As I walked into the basement, all I could see was a mass of young people – millennials (those born between the 1980s and the 2000s) to be specific. Many of them were family and the rest were their friends. As for the family members, I have had the incredible blessing of watching them grow and mature through the years. Since many of them I only am able to see once or twice a year, every time we gather, the change is always significantly evident.
All of them have been raised in the Church. It’s an eclectic group made up of Episcopalians, Roman Catholics, Southern Baptists, Methodists, and Nondenominationals. Some are incredibly devoted to their religious traditions, some are still affiliated but mainly attend on high holy family occasions, a few would would be what we now categorize as “Nones”.
Beyond their religious affiliation and involvement, they are all connected to at least one “community” and most have multiple communities that they are a part of. As well, almost all of them have, or are involved in, some level of community engagement – both locally and abroad.

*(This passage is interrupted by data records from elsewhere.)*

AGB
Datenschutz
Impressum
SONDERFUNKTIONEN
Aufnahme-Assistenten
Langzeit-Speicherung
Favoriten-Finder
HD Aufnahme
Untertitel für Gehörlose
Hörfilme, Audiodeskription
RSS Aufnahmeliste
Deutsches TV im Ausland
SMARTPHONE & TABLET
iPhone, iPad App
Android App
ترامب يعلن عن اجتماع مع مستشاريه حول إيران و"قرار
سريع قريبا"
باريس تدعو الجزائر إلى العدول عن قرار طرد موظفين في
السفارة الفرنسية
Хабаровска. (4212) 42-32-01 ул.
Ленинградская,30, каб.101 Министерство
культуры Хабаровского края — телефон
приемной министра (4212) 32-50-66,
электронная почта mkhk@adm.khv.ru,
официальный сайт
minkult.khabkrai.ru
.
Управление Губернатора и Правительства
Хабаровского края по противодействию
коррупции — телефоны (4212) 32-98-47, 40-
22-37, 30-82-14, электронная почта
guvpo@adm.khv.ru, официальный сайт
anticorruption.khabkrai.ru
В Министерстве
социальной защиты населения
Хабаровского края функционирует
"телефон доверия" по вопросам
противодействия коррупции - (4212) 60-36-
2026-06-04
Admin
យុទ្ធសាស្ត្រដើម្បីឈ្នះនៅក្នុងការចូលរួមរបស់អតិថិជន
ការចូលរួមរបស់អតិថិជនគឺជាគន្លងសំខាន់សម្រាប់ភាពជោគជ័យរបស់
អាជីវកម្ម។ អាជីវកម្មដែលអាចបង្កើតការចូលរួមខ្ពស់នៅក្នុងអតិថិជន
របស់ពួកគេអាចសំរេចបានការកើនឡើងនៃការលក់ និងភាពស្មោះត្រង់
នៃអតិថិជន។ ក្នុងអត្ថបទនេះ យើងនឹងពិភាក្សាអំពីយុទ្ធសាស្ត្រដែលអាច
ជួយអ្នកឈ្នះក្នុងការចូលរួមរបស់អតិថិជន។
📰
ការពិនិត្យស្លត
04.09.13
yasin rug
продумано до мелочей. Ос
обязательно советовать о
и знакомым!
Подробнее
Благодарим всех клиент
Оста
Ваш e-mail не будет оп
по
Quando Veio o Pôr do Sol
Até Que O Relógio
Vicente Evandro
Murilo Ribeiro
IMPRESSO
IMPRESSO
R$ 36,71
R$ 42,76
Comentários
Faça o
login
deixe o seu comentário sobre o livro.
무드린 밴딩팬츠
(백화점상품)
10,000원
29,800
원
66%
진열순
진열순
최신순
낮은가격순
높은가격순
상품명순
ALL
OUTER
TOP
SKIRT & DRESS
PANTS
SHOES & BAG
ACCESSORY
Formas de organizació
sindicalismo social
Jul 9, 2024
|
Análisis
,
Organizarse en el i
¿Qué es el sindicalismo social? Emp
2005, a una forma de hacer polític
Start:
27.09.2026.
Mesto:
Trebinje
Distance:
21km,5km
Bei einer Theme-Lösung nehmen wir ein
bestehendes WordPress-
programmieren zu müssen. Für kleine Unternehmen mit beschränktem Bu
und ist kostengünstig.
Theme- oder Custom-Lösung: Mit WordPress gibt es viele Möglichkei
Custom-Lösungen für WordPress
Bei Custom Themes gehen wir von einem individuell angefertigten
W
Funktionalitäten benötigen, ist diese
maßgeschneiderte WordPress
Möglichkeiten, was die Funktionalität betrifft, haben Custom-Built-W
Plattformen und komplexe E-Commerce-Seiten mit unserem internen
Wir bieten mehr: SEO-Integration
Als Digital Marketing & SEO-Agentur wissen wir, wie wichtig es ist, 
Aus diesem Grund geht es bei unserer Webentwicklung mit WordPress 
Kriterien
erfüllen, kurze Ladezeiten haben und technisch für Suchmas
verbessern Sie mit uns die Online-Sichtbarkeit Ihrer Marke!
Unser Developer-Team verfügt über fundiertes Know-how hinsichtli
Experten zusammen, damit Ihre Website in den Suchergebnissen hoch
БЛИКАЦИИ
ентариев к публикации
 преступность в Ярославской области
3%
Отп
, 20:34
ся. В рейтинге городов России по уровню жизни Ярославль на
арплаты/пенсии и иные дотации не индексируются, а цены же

There is a lot of angst in the Church about our changing demographics. Recent studies that measure attendance and affiliation once again show a continued decrease in numbers, especially among millennials. I have commented on multiple occasions that there is absolutely no question that the “gathering of the faithful is changing”. And the fact of the matter is, we are witnessing the largest change in all of our lifetimes. However, when we take a really long look at how the faithful have gathered, two things are apparent: First, the community of faithful have gathered in a multitude of ways. Second, the Holy Spirit continues to lead the faithful forward into new life of healing, wholeness, and reconciliation.
The other thing I have shared on numerous occasions is that in my experience the youth in our midst are not a “godless brood” as someone once suggested to me. In fact, I am continually inspired by the depth of faithfulness manifested by young people in their very thoughtful questions along with their desire to use their gifts to feed the hungry, clothe the naked, welcome the stranger, bring an end to all forms of injustice, and live a life of holiness. However, the reality is that many are choosing to gather and affiliate in new and different ways than the Church historically has over the last several generations.
Will the millennials that are not presently attending our faith communities join us at some point? Maybe. Regardless, we will have to be open to new ways of gathering and being, and most importantly we will have to be open to the leading of the Holy Spirit.